### TASK ITEM
Return the entries verbatim and drop every picture.
[RECORDS TO PROCESS Boundary: Start]
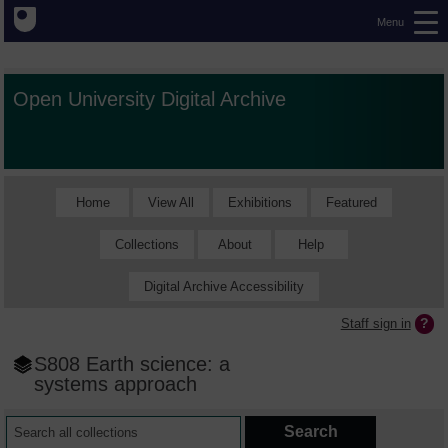
Menu
Open University Digital Archive
Home
View All
Exhibitions
Featured
Collections
About
Help
Digital Archive Accessibility
Staff sign in
S808 Earth science: a
systems approach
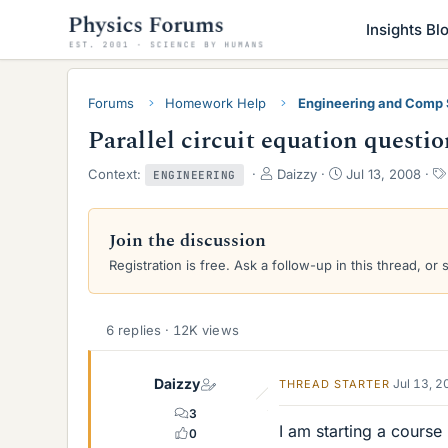
Insights Bl
Forums
Homework Help
Engineering and Comp
Parallel circuit equation questio
T
S
Context:
Daizzy
Jul 13, 2008
ENGINEERING
h
t
r
a
e
r
Join the discussion
a
t
Registration is free. Ask a follow-up in this thread, or 
d
d
s
a
t
t
a
e
6 replies · 12K views
r
t
e
Daizzy
Jul 13, 
THREAD STARTER
r
3
I am starting a course i
0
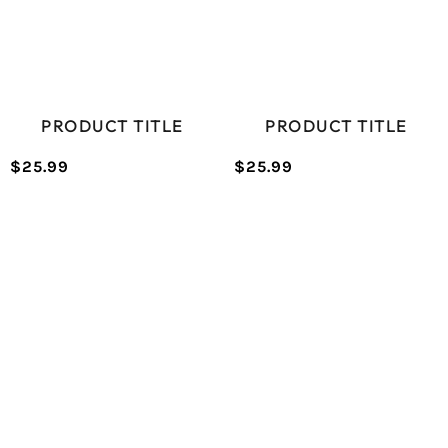
PRODUCT TITLE
PRODUCT TITLE
$25.99
$25.99
/
/
Normal
Normal
UNIT
UNIT
price
price
PRICE
PRICE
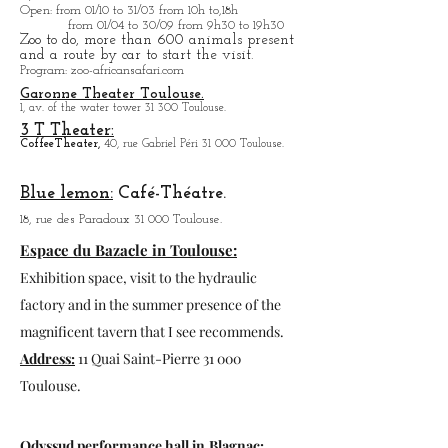
114, rue des Troènes 31 200 Toulouse.
ZOO African Safari:
41, rue des Landes 31 830 Plaisance-du-Touch.
Open
: from 01/10 to 31/03 from 10h to,18h
from 01/04 to
30/09 from 9h30 to 19h30
Zoo to do, more tha
n 600 animals present
and a route by car to start the visit.
Program
: zoo-africansafari.com
Garonne Theater Toulouse.
1, av. of the water tower 31 300 Toulouse.
3 T Theater:
Coffee
Theater,
40, rue Gabriel Péri 31 000 Toulouse.
Blue lemon:
Café-Théatre.
18, rue des Paradoux 31 000 Toulouse.
Espace du Bazacle in Toulouse:
Exhibition space, visit to the hydraulic
factory and in the summer presence of the
magnificent tavern that I see recommends.
Address:
11 Quai Saint-Pierre 31 000
Toulouse.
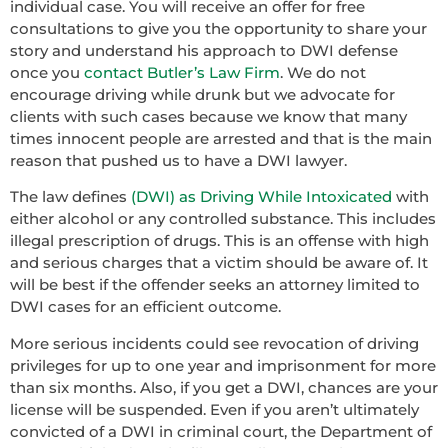
individual case. You will receive an offer for free
consultations to give you the opportunity to share your
story and understand his approach to DWI defense
once you
contact Butler’s Law Firm
. We do not
encourage driving while drunk but we advocate for
clients with such cases because we know that many
times innocent people are arrested and that is the main
reason that pushed us to have a DWI lawyer.
The law defines
(DWI) as Driving While Intoxicated
with
either alcohol or any controlled substance. This includes
illegal prescription of drugs. This is an offense with high
and serious charges that a victim should be aware of. It
will be best if the offender seeks an attorney limited to
DWI cases for an efficient outcome.
More serious incidents could see revocation of driving
privileges for up to one year and imprisonment for more
than six months. Also, if you get a DWI, chances are your
license will be suspended. Even if you aren’t ultimately
convicted of a DWI in criminal court, the Department of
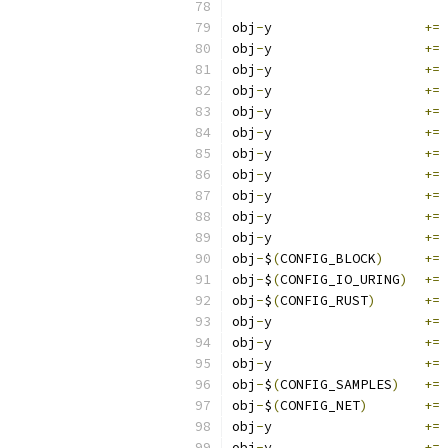
obj
-
y			
+=
 
obj
-
y			
+=
 
obj
-
y			
+=
 
obj
-
y			
+=
 
obj
-
y			
+=
 
obj
-
y			
+=
 
obj
-
y			
+=
 
obj
-
y			
+=
 
obj
-
y			
+=
 
obj
-
y			
+=
 
obj
-
y			
+=
 
obj
-
$
(
CONFIG_BLOCK
)
+=
 
obj
-
$
(
CONFIG_IO_URING
)
+=
 
obj
-
$
(
CONFIG_RUST
)
+=
 
obj
-
y			
+=
 
obj
-
y			
+=
 
obj
-
y			
+=
 
obj
-
$
(
CONFIG_SAMPLES
)
+=
 
obj
-
$
(
CONFIG_NET
)
+=
 
obj
-
y			
+=
 
obj
-
y			
+=
 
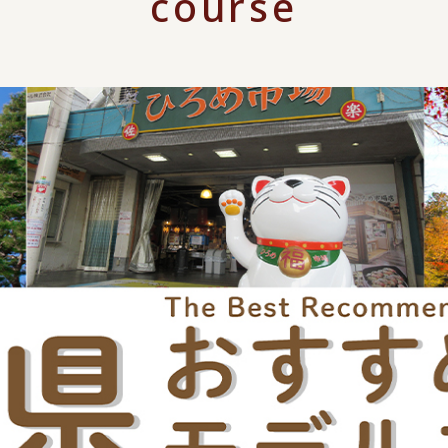
course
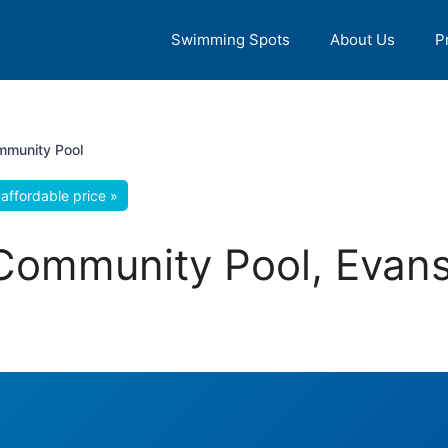
Swimming Spots
About Us
P
mmunity Pool
affordable price »
Community Pool, Evans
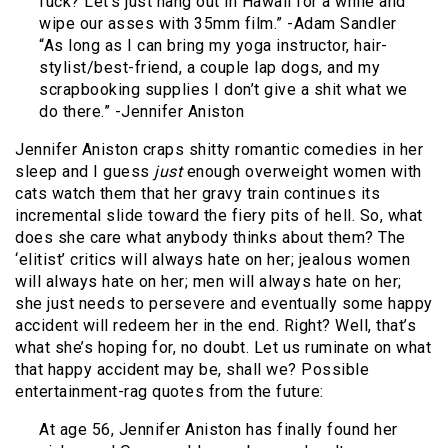
fuck? Let’s just hang out in Hawaii for a while and
wipe our asses with 35mm film.” -Adam Sandler
“As long as I can bring my yoga instructor, hair-
stylist/best-friend, a couple lap dogs, and my
scrapbooking supplies I don’t give a shit what we
do there.” -Jennifer Aniston
Jennifer Aniston craps shitty romantic comedies in her
sleep and I guess
just
enough overweight women with
cats watch them that her gravy train continues its
incremental slide toward the fiery pits of hell. So, what
does she care what anybody thinks about them? The
‘elitist’ critics will always hate on her; jealous women
will always hate on her; men will always hate on her;
she just needs to persevere and eventually some happy
accident will redeem her in the end. Right? Well, that’s
what she’s hoping for, no doubt. Let us ruminate on what
that happy accident may be, shall we? Possible
entertainment-rag quotes from the future:
At age 56, Jennifer Aniston has finally found her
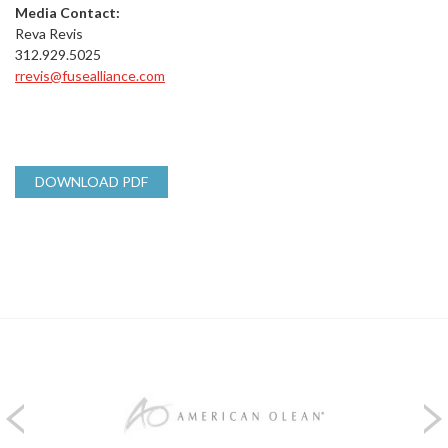
Media Contact:
Reva Revis
312.929.5025
rrevis@fusealliance.com
DOWNLOAD PDF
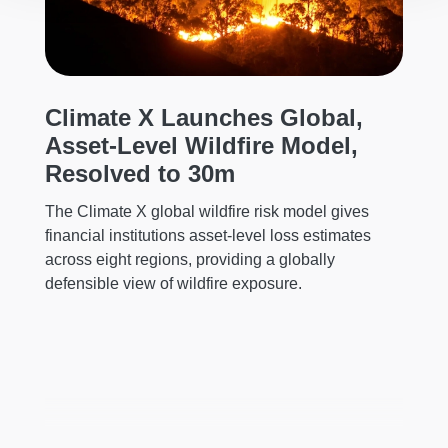
Climate X Launches Global,
C
Asset-Level Wildfire Model,
H
al
Resolved to 30m
C
The Climate X global wildfire risk model gives
Cl
financial institutions asset-level loss estimates
le
across eight regions, providing a globally
he
defensible view of wildfire exposure.
mi
ch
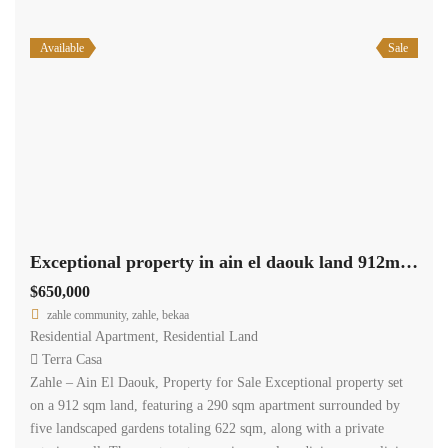
Available
Sale
Exceptional property in ain el daouk land 912m +290m apartment +622m garden #6844
$650,000
zahle community, zahle, bekaa
Residential Apartment
,
Residential Land
Terra Casa
Zahle – Ain El Daouk, Property for Sale Exceptional property set
on a 912 sqm land, featuring a 290 sqm apartment surrounded by
five landscaped gardens totaling 622 sqm, along with a private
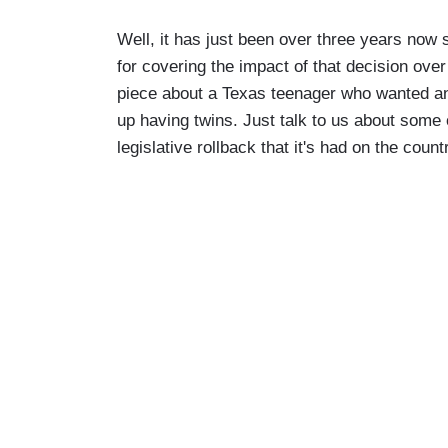
Well, it has just been over three years now
for covering the impact of that decision ove
piece about a Texas teenager who wanted an 
up having twins. Just talk to us about some of
legislative rollback that it's had on the count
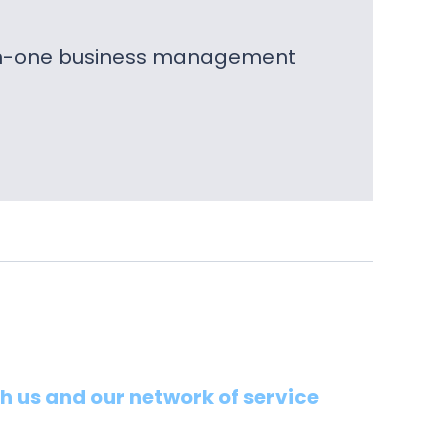
l-in-one business management
th us and our network of service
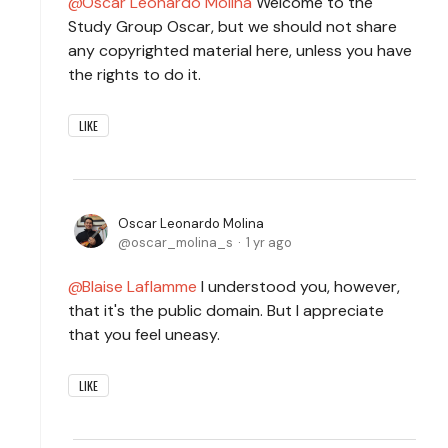
Oscar Leonardo Molina
Welcome to the
Study Group Oscar, but we should not share
any copyrighted material here, unless you have
the rights to do it.
LIKE
Oscar Leonardo Molina
oscar_molina_s
1 yr ago
Blaise Laflamme
I understood you, however,
that it's the public domain. But I appreciate
that you feel uneasy.
LIKE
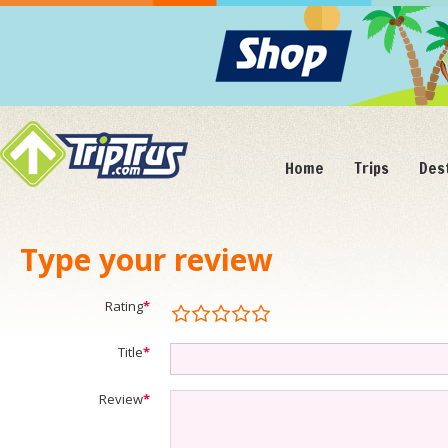
Home
Trips
Des
Type your review
Rating
*
Title
*
Review
*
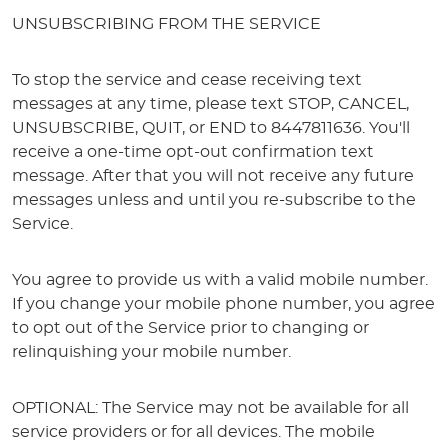
UNSUBSCRIBING FROM THE SERVICE
To stop the service and cease receiving text
messages at any time, please text STOP, CANCEL,
UNSUBSCRIBE, QUIT, or END to 8447811636. You'll
receive a one-time opt-out confirmation text
message. After that you will not receive any future
messages unless and until you re-subscribe to the
Service.
You agree to provide us with a valid mobile number.
If you change your mobile phone number, you agree
to opt out of the Service prior to changing or
relinquishing your mobile number.
OPTIONAL: The Service may not be available for all
service providers or for all devices. The mobile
[RECORDS TO PROCESS Boundary: End]
### TASK RESPONSE
Menu
Open University Digital Archive
Home
View All
Exhibitions
Featured
Collections
About
Help
Digital Archive Accessibility
Staff sign in
S808 Earth science: a
systems approach
Insights Bl
Forums
Homework Help
Engineering and Comp
Parallel circuit equation questio
T
S
Context:
Daizzy
Jul 13, 2008
ENGINEERING
h
t
r
a
e
r
Join the discussion
a
t
Registration is free. Ask a follow-up in this thread, or 
d
d
s
a
t
t
a
e
6 replies · 12K views
r
t
e
Daizzy
Jul 13, 
THREAD STARTER
r
3
I am starting a course i
0
PRODUCT TITLE
PRODUCT TITLE
$25.99
$25.99
/
/
Normal
Normal
UNIT
UNIT
price
price
PRICE
PRICE
114, rue des Troènes 31 200 Toulouse.
ZOO African Safari:
41, rue des Landes 31 830 Plaisance-du-Touch.
Open
: from 01/10 to 31/03 from 10h to,18h
from 01/04 to
30/09 from 9h30 to 19h30
Zoo to do, more tha
n 600 animals present
and a route by car to start the visit.
Program
: zoo-africansafari.com
Garonne Theater Toulouse.
1, av. of the water tower 31 300 Toulouse.
3 T Theater:
Coffee
Theater,
40, rue Gabriel Péri 31 000 Toulouse.
Blue lemon:
Café-Théatre.
18, rue des Paradoux 31 000 Toulouse.
Espace du Bazacle in Toulouse:
Exhibition space, visit to the hydraulic
factory and in the summer presence of the
magnificent tavern that I see recommends.
Address:
11 Quai Saint-Pierre 31 000
Toulouse.
individual case. You will receive an offer for free
consultations to give you the opportunity to share your
story and understand his approach to DWI defense
once you
contact Butler’s Law Firm
. We do not
encourage driving while drunk but we advocate for
clients with such cases because we know that many
times innocent people are arrested and that is the main
reason that pushed us to have a DWI lawyer.
The law defines
(DWI) as Driving While Intoxicated
with
either alcohol or any controlled substance. This includes
illegal prescription of drugs. This is an offense with high
and serious charges that a victim should be aware of. It
will be best if the offender seeks an attorney limited to
DWI cases for an efficient outcome.
More serious incidents could see revocation of driving
privileges for up to one year and imprisonment for more
than six months. Also, if you get a DWI, chances are your
license will be suspended. Even if you aren’t ultimately
convicted of a DWI in criminal court, the Department of
obj
-
y			
+=
 
obj
-
y			
+=
 
obj
-
y			
+=
 
obj
-
y			
+=
 
obj
-
y			
+=
 
obj
-
y			
+=
 
obj
-
y			
+=
 
obj
-
y			
+=
 
obj
-
y			
+=
 
obj
-
y			
+=
 
obj
-
y			
+=
 
obj
-
$
(
CONFIG_BLOCK
)
+=
 
obj
-
$
(
CONFIG_IO_URING
)
+=
 
obj
-
$
(
CONFIG_RUST
)
+=
 
obj
-
y			
+=
 
obj
-
y			
+=
 
obj
-
y			
+=
 
obj
-
$
(
CONFIG_SAMPLES
)
+=
 
obj
-
$
(
CONFIG_NET
)
+=
 
obj
-
y			
+=
 
obj
-
y			
+=
 
course
Swimming Spots
About Us
P
mmunity Pool
affordable price »
Community Pool, Evans
fuck? Let’s just hang out in Hawaii for a while and
wipe our asses with 35mm film.” -Adam Sandler
“As long as I can bring my yoga instructor, hair-
stylist/best-friend, a couple lap dogs, and my
scrapbooking supplies I don’t give a shit what we
do there.” -Jennifer Aniston
Jennifer Aniston craps shitty romantic comedies in her
sleep and I guess
just
enough overweight women with
cats watch them that her gravy train continues its
incremental slide toward the fiery pits of hell. So, what
does she care what anybody thinks about them? The
‘elitist’ critics will always hate on her; jealous women
will always hate on her; men will always hate on her;
she just needs to persevere and eventually some happy
accident will redeem her in the end. Right? Well, that’s
what she’s hoping for, no doubt. Let us ruminate on what
that happy accident may be, shall we? Possible
entertainment-rag quotes from the future:
At age 56, Jennifer Aniston has finally found her
Media Contact:
Reva Revis
312.929.5025
rrevis@fusealliance.com
DOWNLOAD PDF
Climate X Launches Global,
C
Asset-Level Wildfire Model,
H
al
Resolved to 30m
C
The Climate X global wildfire risk model gives
Cl
financial institutions asset-level loss estimates
le
across eight regions, providing a globally
he
defensible view of wildfire exposure.
mi
ch
Available
Sale
Exceptional property in ain el daouk land 912m +290m apartment +622m garden #6844
$650,000
zahle community, zahle, bekaa
Residential Apartment
,
Residential Land
Terra Casa
Zahle – Ain El Daouk, Property for Sale Exceptional property set
on a 912 sqm land, featuring a 290 sqm apartment surrounded by
five landscaped gardens totaling 622 sqm, along with a private
Well, it has just been over three years now
for covering the impact of that decision ove
piece about a Texas teenager who wanted an 
up having twins. Just talk to us about some of
legislative rollback that it's had on the count
l-in-one business management
th us and our network of service
Oscar Leonardo Molina
Welcome to the
Study Group Oscar, but we should not share
any copyrighted material here, unless you have
the rights to do it.
LIKE
Oscar Leonardo Molina
oscar_molina_s
1 yr ago
Blaise Laflamme
I understood you, however,
that it's the public domain. But I appreciate
that you feel uneasy.
LIKE
Home
Trips
Des
Type your review
Rating
*
Title
*
Review
*
UNSUBSCRIBING FROM THE SERVICE
To stop the service and cease receiving text
messages at any time, please text STOP, CANCEL,
UNSUBSCRIBE, QUIT, or END to 8447811636. You'll
receive a one-time opt-out confirmation text
message. After that you will not receive any future
messages unless and until you re-subscribe to the
Service.
You agree to provide us with a valid mobile number.
If you change your mobile phone number, you agree
to opt out of the Service prior to changing or
relinquishing your mobile number.
OPTIONAL: The Service may not be available for all
service providers or for all devices. The mobile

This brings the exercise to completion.